Automotive News reports that this is causing issues for Jeep dealers. Customers can still order non-hybrid Stellantis vehicles in CARB states, but they're not available just sitting on dealer lots. Where Jeep is concerned, it's left dealers with only hybrid Wrangler 4xe models on the floor. For customers that want a gas truck on a short timescale, Jeep dealers are left with nothing to offer. Ford dealers face no such hurdles, and are able to keep plenty of Broncos in stock.

The strange situation could be enough to help the Bronco best the Wrangler in sales. The first quarter of 2023 saw Bronco sales rise by 38% to 32,430 units. In contrast, Wrangler volumes slid 17 percent, down to 37,971. With a gap of just 6,000 cars, the Bronco could become America's best-selling convertible adventure SUV any day now.

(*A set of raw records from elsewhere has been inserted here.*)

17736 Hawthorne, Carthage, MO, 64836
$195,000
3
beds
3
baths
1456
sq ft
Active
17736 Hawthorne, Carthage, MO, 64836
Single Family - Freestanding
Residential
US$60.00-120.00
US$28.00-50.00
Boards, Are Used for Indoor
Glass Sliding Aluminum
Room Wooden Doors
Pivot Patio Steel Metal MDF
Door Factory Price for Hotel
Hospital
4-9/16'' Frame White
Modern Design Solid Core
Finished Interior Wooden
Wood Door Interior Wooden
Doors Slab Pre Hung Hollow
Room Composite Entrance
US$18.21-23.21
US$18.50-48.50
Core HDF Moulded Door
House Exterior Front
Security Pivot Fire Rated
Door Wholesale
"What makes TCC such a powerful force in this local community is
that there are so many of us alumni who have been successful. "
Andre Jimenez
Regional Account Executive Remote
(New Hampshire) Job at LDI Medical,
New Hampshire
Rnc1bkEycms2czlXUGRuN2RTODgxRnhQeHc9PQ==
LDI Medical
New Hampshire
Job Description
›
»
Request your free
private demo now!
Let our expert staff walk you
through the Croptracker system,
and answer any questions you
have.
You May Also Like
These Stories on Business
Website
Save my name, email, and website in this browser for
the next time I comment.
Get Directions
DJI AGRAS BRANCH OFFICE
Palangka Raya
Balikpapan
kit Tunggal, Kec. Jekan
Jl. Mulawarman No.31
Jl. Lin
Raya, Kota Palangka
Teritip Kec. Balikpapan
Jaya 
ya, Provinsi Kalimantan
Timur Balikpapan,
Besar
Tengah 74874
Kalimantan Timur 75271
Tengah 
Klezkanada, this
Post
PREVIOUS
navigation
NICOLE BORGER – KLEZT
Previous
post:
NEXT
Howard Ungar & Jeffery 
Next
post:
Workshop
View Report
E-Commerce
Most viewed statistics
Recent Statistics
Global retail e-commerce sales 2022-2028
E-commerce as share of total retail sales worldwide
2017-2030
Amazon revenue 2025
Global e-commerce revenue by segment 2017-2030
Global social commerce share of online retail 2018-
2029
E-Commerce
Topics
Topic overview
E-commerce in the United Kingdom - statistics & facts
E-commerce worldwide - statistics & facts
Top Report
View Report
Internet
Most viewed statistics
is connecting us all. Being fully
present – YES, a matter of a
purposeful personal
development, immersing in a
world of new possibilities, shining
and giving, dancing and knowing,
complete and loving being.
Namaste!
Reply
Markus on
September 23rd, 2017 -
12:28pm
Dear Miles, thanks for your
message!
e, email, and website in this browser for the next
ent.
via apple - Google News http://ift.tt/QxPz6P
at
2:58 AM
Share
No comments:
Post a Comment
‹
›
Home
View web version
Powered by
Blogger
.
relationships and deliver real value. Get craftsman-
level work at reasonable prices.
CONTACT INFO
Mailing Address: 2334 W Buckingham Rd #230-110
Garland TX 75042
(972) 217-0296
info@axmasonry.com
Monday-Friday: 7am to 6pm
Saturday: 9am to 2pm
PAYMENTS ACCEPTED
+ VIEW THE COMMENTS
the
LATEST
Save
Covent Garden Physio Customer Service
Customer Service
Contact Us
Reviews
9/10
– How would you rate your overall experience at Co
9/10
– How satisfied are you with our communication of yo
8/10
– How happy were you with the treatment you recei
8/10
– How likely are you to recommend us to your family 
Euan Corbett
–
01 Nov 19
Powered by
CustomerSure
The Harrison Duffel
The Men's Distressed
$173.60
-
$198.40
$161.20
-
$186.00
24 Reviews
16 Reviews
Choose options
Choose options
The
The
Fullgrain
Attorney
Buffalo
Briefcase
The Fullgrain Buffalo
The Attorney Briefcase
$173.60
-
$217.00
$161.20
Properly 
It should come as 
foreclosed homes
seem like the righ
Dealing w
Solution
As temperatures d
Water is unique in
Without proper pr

Speaking to Automotive News, Edmunds analyst Ivan Drury noted that availability is a big deal when it comes to making sales. "Having vehicles on the lot is the curb appeal that we speak of," said Drury, adding "Having a variety available to show a customer is so worthwhile."

It's not necessarily all doom and gloom for Jeep. Kelley Blue Book analyst Brian Moody notes that many customers are perfectly happy with ordering a vehicle from the factory. Regardless, it does mean there's more work to do for Jeep dealers in CARB states. It's not necessarily easy to explain to a customer why the dealership doesn't have any straight-up gas cars on the lot. "It could be very puzzling," said Drury, noting that it adds unwelcome friction to the sales process.

The problem will only affect a broader swathe of customers down the line. Minnesota, Nevada, New Mexico, and Virginia are all planning to follow CARB rules in the near future. It does also bear noting that the CARB rules on sales percentages of zero-emissions vehicles don't actually take effect until 2026. Stellantis is just getting out ahead of the curve for strategic reasons.

Presently, the situation can be boiled down quite simply. If you're in a CARB state, and you want a non-hybrid convertible off-roader today? You're probably driving away with a Bronco. If you're willing to wait a little longer, or go hybrid, then a Jeep dealer will be happy to help.